Part 6: Python Pipelines 🐍
Time: ~10 minutes | Prerequisites: Part 5 completed (quality tests running)
So far, every pipeline you have written has been pure SQL. That covers most use cases — but sometimes you need the flexibility of Python. Multi-step transformations, programmatic query building, intermediate variables, logging — Python pipelines let you do all of that while still writing to the same Iceberg tables.
In this part, you will create a Python pipeline that computes per-vehicle launch statistics using DuckDB and PyArrow.
When to Use Python vs SQL
Your transformation is expressible as a single SELECT statement. SQL pipelines are simpler, more readable, and easier to maintain. The vast majority of pipelines should be SQL.
You need multi-step processing, intermediate variables, control flow, dynamic SQL generation, custom parsing logic, or programmatic DuckDB query composition.

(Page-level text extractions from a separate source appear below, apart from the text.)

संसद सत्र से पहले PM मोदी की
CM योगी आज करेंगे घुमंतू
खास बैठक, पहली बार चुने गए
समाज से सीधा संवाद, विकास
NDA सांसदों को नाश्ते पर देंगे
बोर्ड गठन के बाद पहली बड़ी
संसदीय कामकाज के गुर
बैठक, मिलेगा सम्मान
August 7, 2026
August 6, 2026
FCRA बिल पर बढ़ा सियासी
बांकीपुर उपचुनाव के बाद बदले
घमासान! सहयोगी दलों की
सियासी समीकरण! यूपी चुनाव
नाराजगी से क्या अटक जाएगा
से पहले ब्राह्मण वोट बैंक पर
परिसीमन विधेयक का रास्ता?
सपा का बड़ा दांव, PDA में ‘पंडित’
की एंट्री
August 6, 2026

Common reasons to reach for Python:
- Multi-step logic — fetch data, compute intermediate results, combine them
- Dynamic SQL — build queries programmatically based on runtime conditions
- Logging — emit progress messages to the run log for debugging
- PyArrow operations — column-level transformations using Arrow’s compute functions
- JSON / string parsing — complex parsing that’s awkward in SQL
When in doubt, start with SQL. You can always convert to Python later if the SQL becomes too complex. A good rule of thumb: if your SQL is over 80 lines with CTEs, Python might be cleaner.
Create the Python Pipeline
Let’s build launch_vehicle_stats — a Silver pipeline that computes per-vehicle performance
statistics from the bronze launch data.
Navigate to Pipelines
Open the Portal and go to the Pipelines page. Click New Pipeline.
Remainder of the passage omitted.